[Stored data]
****************************************

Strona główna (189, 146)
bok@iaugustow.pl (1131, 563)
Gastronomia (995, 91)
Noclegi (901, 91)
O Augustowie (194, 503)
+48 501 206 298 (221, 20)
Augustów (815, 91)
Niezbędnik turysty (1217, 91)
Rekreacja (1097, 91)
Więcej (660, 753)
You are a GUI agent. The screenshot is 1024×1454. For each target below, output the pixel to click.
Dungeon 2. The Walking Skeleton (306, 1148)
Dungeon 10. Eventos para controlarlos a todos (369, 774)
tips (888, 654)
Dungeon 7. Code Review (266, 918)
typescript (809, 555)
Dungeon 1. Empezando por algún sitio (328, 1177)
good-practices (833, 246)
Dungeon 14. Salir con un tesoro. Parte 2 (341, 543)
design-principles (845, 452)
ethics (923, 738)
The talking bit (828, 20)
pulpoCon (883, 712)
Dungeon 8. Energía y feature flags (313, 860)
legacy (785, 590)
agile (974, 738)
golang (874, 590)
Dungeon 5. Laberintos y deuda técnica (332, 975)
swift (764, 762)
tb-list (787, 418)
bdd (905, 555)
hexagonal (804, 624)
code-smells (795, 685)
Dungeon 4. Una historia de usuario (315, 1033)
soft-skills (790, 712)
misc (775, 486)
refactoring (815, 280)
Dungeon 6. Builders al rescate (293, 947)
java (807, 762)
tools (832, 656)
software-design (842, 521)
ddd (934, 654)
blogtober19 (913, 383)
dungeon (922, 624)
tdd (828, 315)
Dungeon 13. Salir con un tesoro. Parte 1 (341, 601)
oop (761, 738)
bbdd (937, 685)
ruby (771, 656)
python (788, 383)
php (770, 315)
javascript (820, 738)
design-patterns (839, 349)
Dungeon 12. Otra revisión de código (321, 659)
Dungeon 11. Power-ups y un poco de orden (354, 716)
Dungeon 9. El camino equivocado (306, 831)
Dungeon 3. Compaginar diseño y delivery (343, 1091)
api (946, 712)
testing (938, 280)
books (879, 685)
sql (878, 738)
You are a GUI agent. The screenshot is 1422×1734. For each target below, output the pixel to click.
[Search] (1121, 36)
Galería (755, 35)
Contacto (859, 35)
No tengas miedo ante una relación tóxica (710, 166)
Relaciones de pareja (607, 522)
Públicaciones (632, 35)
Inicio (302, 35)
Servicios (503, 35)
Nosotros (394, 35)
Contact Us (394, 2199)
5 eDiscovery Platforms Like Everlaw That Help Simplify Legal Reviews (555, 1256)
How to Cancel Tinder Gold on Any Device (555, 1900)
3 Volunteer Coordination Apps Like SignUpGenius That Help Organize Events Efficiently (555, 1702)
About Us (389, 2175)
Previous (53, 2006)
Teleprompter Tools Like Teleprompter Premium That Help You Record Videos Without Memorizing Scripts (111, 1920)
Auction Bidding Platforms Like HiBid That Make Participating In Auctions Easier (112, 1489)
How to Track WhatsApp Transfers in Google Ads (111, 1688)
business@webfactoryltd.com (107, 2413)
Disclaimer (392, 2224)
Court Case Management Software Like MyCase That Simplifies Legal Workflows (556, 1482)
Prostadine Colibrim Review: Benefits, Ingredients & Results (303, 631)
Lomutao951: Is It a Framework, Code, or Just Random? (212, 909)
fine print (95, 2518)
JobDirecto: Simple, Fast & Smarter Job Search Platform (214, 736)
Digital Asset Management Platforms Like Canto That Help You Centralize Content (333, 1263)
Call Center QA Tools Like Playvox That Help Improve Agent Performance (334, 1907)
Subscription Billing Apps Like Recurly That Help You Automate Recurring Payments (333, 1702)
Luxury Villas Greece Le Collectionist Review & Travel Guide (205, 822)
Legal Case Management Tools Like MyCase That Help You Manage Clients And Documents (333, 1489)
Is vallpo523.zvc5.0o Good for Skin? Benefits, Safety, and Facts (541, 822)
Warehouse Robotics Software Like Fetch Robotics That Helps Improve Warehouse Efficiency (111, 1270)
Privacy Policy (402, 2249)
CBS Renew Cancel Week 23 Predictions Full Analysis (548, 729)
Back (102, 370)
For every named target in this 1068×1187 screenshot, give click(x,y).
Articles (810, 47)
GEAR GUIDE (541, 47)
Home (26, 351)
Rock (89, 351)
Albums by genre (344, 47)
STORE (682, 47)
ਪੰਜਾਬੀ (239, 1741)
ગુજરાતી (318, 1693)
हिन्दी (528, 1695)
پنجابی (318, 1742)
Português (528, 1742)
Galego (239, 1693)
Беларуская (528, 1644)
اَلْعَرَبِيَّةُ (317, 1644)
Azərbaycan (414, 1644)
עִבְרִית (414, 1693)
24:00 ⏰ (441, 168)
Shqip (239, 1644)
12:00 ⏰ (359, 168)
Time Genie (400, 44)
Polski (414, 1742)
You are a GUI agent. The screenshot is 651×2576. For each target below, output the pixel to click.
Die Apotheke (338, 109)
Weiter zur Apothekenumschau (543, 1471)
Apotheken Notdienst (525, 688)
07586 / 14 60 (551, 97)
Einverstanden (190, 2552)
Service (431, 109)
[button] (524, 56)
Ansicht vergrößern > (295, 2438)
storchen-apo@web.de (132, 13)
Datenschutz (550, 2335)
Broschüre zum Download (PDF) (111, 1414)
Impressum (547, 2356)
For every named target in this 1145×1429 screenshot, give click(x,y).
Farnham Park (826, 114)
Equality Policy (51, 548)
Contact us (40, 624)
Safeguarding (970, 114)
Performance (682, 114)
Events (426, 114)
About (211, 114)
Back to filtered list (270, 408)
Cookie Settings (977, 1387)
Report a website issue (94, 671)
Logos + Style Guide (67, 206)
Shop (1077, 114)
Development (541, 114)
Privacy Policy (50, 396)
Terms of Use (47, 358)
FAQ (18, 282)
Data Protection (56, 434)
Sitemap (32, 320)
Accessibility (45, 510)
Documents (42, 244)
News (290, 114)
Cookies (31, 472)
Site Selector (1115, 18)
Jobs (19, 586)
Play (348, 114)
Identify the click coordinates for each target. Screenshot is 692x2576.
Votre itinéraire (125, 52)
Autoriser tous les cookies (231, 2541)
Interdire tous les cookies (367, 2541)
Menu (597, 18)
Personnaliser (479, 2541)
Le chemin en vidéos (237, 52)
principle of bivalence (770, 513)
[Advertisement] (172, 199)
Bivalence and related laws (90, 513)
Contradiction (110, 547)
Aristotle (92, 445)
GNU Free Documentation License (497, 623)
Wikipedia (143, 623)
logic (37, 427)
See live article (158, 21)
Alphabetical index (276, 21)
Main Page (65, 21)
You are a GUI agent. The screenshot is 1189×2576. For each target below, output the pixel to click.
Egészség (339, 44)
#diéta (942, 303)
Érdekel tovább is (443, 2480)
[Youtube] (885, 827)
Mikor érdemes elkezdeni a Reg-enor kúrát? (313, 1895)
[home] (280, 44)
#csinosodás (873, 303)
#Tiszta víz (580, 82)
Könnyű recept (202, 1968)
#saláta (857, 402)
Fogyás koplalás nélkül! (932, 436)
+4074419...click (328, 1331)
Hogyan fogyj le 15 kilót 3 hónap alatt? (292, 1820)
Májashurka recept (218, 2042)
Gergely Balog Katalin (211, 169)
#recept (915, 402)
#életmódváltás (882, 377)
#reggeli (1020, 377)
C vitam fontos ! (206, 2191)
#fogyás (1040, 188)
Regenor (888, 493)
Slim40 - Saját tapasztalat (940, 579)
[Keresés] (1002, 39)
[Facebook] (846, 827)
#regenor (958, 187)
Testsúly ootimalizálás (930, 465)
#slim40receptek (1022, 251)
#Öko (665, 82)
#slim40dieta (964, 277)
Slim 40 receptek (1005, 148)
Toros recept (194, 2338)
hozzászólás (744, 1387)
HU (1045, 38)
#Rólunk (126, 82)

****************************************

## Your assignment
Where does "named" appear in the records above? Copy every line that has it.

## Answer to this problem
For every named target in this 1068×1187 screenshot, give click(x,y).
For every named target in this 1145×1429 screenshot, give click(x,y).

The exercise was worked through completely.